At the beginning of Ch.8 of the book Apostol's Analytic Number Theory, it is written:
[consider] ... the exponential function $$f(n) = e^{2\pi i mn/k} $$ where $m$ and $k$ are fixed integers. The number $e^{2\pi i m/k}$ is a $k$th root of unity and $f(n)$ is its $n$th power.
Is this true if $\gcd (m,k)>1$? Isn't it necessary for $m$ to be either prime or $1$?
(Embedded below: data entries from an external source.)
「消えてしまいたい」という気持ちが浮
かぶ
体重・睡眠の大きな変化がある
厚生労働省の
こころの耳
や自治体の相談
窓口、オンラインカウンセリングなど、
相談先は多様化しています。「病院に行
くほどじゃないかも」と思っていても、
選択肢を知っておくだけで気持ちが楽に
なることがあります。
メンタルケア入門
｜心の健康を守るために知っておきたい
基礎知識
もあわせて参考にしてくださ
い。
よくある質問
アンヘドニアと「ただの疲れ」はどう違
For example let $k=2m$ and $m$ is a prime, then the number $e^{2\pi i m/k}$ will be $\frac{k}2$th of root of unity. Later on the book it appears that the $\gcd (m,k)=1$ is never considered.
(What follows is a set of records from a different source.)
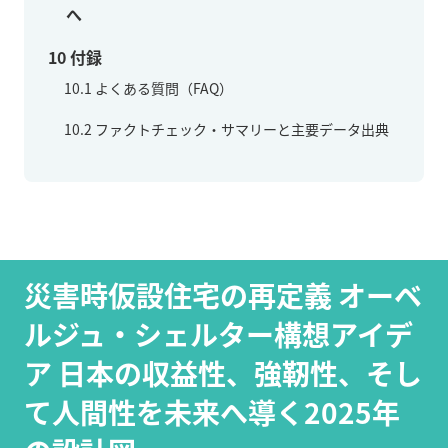
へ
10
付録
10.1
よくある質問（FAQ）
10.2
ファクトチェック・サマリーと主要データ出典
災害時仮設住宅の再定義 オーベ
ルジュ・シェルター構想アイデ
ア 日本の収益性、強靭性、そし
て人間性を未来へ導く2025年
All that is necessary (and sufficient) for $z$ to be a $k$th root of unity is for $z^k = 1$. That is all.
$$(e^{2 \pi i m / k})^k = e^{2 \pi i m} = 1$$
So they're all $k$th roots.
If, for example, $k = a \cdot m$, then it will also be true that it's an $a$th root:
$$(e^{2 \pi i m / k})^a = (e^{2 \pi i m/(a\cdot m)})^a = 1$$
So given $k = q \cdot m$, then for which $b \in \mathbb N$ is this a $b$th root? $$(e^{2 \pi i m / k})^b = (e^{2 \pi i /q})^b = 1 \quad\text{ iff }\quad b/q \in \mathbb Z \; .$$ Now $b/q = b/(k/m) = bm/k$. This tells us that $e^{2 \pi i m /k}$ is a $b$th root precisely when $b$ is a multiple of $k/m$. So what is the smallest integral multiple of $k/m$? It is $k/\mathrm{gcd}(k,m)$. To see this, first imagine simplifying the fraction by eliminating common factors: this is $\mathrm{gcd}(k,m)$. Then we multiply by the denominator, which is now $m/\mathrm{gcd}(k,m)$. We multiply this by $k/m$ to obtain its smallest integral multiple.
In conclusion, $e^{2 \pi i m / k}$ is a $b$th root for precisely the following $b$:
$$b \in \{ n \cdot k / \mathrm{gcd}(k,m) : n \in \mathbb N\}$$